Isn’t the vending machine Coke price set somewhat by the vending company? I mean, I see a range of prices for 12 oz Cokes in various machines.
Anyway, when I was a little kid (early-mid 1970s), I think the bottles of coke were still somewhere around a quarter, and came in the old-style machines where putting the quarter in allowed you to open up the door and grab a coke (or several, I suppose).
As I got older, they sort of settled out around 50 cents for a very long time- like 20-25 years it seems- I think the idea of a Coke for 2 quarters was a pretty powerful one.
My family owned a store with a couple of Coke machines when I was young. The price was 25 cents from when I could remember starting about 1977 until the early 1980’s. It was 50 cents everywhere that wasn’t a tourist trap from the early to mid 80’s then it started to climb steeply. That was also around the time when the bigger bottles became more common.

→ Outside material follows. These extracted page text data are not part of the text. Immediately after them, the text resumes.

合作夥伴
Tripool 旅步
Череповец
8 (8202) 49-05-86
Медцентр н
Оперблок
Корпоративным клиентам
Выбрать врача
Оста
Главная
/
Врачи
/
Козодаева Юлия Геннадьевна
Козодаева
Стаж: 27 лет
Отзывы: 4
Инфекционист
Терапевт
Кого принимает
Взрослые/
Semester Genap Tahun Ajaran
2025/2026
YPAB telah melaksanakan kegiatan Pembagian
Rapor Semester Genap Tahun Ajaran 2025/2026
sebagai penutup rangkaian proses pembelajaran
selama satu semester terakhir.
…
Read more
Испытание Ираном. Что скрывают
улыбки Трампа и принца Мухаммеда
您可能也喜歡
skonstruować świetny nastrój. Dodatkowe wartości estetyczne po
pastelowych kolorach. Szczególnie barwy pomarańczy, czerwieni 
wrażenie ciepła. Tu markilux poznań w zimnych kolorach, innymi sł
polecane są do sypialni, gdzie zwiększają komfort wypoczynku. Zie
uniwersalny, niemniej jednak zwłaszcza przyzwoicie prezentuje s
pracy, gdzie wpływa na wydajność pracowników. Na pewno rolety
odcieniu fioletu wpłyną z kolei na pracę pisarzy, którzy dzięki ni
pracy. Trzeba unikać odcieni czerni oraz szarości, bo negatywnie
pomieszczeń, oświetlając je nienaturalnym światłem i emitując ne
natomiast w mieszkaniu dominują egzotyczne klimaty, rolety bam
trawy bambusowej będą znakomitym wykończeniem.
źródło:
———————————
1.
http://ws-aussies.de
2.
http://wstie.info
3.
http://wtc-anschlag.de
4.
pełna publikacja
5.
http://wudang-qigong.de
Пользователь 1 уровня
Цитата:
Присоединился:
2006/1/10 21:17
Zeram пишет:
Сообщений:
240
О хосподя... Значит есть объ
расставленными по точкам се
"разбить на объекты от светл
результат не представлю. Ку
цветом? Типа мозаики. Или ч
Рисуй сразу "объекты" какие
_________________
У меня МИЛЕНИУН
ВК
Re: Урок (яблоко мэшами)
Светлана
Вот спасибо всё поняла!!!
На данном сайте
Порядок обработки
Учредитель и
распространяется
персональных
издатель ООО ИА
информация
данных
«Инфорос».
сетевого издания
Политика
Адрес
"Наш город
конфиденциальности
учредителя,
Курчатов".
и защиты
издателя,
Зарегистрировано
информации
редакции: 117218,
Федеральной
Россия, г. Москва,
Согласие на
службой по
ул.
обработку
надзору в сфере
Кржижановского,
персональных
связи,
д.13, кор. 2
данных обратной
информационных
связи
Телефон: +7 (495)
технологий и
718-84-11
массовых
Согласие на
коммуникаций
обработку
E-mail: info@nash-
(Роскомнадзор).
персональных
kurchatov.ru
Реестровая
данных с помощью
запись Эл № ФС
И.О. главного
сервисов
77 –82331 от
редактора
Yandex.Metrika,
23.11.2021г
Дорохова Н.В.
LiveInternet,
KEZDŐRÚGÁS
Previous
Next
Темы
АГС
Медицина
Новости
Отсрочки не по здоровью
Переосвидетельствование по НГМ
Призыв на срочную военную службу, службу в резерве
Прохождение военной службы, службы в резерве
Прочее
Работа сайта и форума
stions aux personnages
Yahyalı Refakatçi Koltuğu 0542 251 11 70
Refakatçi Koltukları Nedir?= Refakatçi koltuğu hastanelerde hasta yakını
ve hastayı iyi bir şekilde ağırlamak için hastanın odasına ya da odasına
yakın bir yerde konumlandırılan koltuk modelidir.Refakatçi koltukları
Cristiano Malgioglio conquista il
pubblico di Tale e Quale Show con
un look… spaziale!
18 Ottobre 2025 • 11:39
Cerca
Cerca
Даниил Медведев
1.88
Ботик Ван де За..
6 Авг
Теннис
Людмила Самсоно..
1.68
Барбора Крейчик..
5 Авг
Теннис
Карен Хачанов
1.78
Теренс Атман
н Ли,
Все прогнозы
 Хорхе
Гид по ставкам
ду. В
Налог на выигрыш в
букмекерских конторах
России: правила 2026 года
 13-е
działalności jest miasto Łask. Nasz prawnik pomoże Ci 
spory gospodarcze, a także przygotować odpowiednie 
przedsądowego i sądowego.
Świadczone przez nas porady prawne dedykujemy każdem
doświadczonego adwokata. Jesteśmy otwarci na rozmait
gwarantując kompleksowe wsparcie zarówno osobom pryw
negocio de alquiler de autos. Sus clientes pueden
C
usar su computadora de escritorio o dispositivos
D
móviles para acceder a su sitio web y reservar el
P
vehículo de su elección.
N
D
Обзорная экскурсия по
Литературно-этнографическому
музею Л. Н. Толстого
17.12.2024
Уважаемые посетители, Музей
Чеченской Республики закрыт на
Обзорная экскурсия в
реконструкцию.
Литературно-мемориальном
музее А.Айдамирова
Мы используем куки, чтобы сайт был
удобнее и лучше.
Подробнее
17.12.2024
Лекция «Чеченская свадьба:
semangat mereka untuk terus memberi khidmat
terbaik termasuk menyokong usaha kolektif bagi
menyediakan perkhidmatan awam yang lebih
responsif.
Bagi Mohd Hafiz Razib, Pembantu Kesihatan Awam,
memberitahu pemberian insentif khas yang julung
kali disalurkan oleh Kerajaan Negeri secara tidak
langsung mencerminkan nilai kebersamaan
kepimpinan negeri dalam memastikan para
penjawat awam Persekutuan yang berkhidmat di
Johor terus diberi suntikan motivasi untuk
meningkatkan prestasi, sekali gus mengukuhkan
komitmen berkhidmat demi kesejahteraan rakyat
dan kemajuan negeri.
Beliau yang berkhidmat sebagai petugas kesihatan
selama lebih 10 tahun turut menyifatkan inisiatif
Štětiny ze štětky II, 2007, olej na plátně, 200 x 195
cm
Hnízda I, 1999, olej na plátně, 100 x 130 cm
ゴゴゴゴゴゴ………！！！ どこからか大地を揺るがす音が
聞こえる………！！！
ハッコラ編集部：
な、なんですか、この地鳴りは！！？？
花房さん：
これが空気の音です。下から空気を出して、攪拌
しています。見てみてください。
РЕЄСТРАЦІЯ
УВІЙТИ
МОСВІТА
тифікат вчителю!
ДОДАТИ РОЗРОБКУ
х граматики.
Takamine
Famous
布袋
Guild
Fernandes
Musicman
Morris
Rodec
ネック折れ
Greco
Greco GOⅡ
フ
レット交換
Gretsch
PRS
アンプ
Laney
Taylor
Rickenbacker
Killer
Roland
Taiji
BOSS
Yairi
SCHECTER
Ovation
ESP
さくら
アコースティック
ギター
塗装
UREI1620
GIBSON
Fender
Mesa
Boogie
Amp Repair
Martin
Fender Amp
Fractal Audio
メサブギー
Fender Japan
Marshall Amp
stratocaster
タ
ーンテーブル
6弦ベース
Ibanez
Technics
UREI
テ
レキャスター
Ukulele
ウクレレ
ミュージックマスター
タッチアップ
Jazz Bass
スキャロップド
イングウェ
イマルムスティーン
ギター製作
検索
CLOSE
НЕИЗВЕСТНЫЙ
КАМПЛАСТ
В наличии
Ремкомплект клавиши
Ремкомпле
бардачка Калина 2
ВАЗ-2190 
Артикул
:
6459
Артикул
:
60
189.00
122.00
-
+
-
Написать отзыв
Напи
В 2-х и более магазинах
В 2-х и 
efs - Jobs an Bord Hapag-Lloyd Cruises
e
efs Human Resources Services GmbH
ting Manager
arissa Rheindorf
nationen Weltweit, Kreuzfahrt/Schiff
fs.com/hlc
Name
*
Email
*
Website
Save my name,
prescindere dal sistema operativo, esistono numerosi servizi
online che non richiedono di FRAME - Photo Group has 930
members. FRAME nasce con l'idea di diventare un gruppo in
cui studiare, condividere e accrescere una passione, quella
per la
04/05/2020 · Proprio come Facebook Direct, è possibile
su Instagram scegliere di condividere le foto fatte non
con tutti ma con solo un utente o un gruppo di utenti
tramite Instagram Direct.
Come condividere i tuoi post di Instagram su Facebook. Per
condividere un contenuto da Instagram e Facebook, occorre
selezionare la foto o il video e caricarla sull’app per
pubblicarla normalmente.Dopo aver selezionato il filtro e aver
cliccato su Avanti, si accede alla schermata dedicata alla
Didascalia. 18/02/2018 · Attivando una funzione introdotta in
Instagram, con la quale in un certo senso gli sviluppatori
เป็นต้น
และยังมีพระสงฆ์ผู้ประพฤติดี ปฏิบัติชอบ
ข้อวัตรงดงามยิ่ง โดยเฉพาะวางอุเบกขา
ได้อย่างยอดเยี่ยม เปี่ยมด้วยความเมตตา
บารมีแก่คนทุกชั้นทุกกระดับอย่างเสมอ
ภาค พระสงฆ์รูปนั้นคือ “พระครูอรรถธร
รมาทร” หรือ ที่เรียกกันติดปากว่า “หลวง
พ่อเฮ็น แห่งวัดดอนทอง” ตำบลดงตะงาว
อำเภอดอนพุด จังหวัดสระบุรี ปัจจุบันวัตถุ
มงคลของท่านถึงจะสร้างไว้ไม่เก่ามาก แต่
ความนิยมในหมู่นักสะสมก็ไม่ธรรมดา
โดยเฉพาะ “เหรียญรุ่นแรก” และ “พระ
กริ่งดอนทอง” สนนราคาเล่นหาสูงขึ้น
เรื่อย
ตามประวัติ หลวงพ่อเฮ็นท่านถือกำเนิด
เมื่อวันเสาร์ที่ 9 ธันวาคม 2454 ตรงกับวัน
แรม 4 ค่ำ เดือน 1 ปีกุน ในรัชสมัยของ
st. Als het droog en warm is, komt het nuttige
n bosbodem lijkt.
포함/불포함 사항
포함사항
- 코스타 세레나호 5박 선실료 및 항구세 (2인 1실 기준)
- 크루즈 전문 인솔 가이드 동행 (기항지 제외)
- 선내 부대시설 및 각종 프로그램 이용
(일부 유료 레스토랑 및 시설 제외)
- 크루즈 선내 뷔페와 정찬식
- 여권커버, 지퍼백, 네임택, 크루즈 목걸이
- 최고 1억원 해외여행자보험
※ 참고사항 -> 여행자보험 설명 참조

It is an interesting economic topic. You don’t see many things suddenly jump in price at such large percentages. It could double literally overnight but I don’t think the demand ever suffered much because of it except maybe at the very beginning at each price increase.
Pulling the bottle out of one rack was supposed to lock all the other racks so you could only get one bottle. However, sometimes the mechanism would get worn or stuck, so you actually could grab bottles on different racks at the same time. This was considered a great bonus in company cafeterias.
Yeah, it’s gotta be. I was at a hotel in Pittsburg 2 weeks ago and Pepsi from the machine was $2. The next weekend I was in a less-nice hotel 30 minutes away, also in PA, and it was $1.50. I’m sure at the Cinemark movie theaters near my house the Coke vending machine is outrageously more expensive than the Wal Mart across the street.
When I worked at a discount store in 1995, Coke was 35 cents a can from the machine. Surely well below anywhere else in town.
When I arrived at MIT in 1967, there was one Coke machine left that sold 6 1/2 oz bottles for 10 cents. All of the rest of the machines that I knew of sold 12 oz cans for a quarter.
It was 25 cents in most of the Midwestern vending machines I used back in the early Eighties. People freaked when it jumped to 50 cents a few years later, but they paid it.
I remember the point when the 20 Oz bottles started getting popular. I’d seen the cans go from 50 cents to 65 cents to 75 cents. The new bottle machines gave you eight more ounces for only a dollar. I’ve always pondered what sense there was behind that.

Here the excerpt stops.